The banking group, which also includes Royal Bank of Scotland, Coutts and Ulster Bank, unveiled better-than-expected profits for 2023.

It reported an operating pre-tax profit of £6.2 billion, above the £6 billion analysts had predicted, and a fifth higher than 2022.

It was the highest annual profit recorded since the £9.9 billion made in 2007, prior to the global financial crisis which led to the bank being bailed out by the UK Government.

Profits were boosted by the bank generating more income, which jumped by a 10th year-on-year to £14.3 billion.

However, NatWest said it had been affected by a more competitive savings rates environment, brought about by the Bank of England raising UK interest rates.

Customer deposits, excluding one-off items, fell by £13.8 billion during the year, as more customers hunted around for a better deal on their savings. But it also saw more people moving money into fixed-rate savings accounts.

The bank said it had seen a change in customer behaviour as people adapted to the higher cost of living, and for homeowners facing a jump in monthly mortgage payments.

Mr Thwaite said: “In this environment, customers are finding opportunities to boost their income and are looking to take more control of their spending.

“For instance, we have seen a 20% increase in the use of cashback sites and a more than 10% growth in spend and income from second-hand selling sites.”

This year we are focused on the things we can control: delivering profitable growth, becoming more efficient, more productive, and simpler to deal with, while managing our cost and capital efficiently

NatWest’s net interest margin – which shows the difference between what a bank pays out for deposits and earns from loans – fell during the final three months of the year, compared with the previous quarter, as it paid out more to savers.

It paid a total of £5.3 billion in interest to customers in 2023, it said.

NatWest is preparing to sell its shares to ordinary investors as part of a retail offer announced by Chancellor Jeremy Hunt last year.

Mr Thwaite said that it is down to the Government to decide when and how the sale will work, but that it is a “shared ambition to return NatWest to private ownership”. The Government currently still holds about a 35% stake in the bank.

Furthermore, incoming chairman Rick Haythornwaite stressed that there was no pressure from the Government for the bank to confirm a permanent successor to Dame Alison.

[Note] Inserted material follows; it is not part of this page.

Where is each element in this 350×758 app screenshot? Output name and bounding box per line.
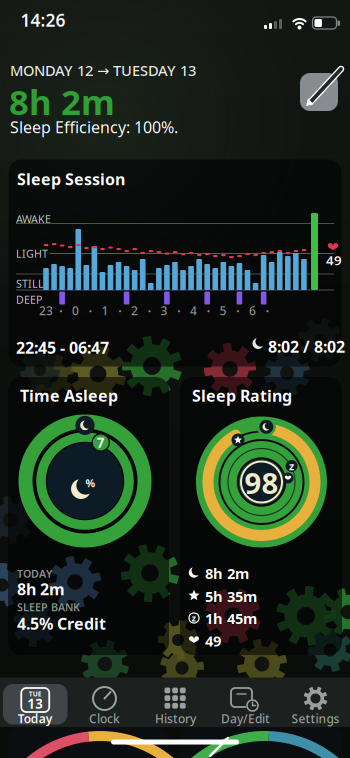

However, he said “uncertainty around the CEO is never healthy for an organisation”, adding that it initiated a “rigorous and competitive” process to find the next boss.

Mr Thwaite emerged as the “outstanding candidate and the right person to shape the future of NatWest”, he said.

The new boss stepped in on a temporary basis to lead the bank in July. He was previously running its commercial business.

“It is an exciting time for our sector and our bank,” he said.

“This year we are focused on the things we can control: delivering profitable growth, becoming more efficient, more productive, and simpler to deal with, while managing our cost and capital efficiently.”

That could involve more digitisation and automation across the bank, which he said is hiring more people in data and technology while it has cut roles in areas such as operations.

He also said NatWest was keeping its branch network “under constant review”. The group announced the closure of more than 100 high street branches across the UK last year.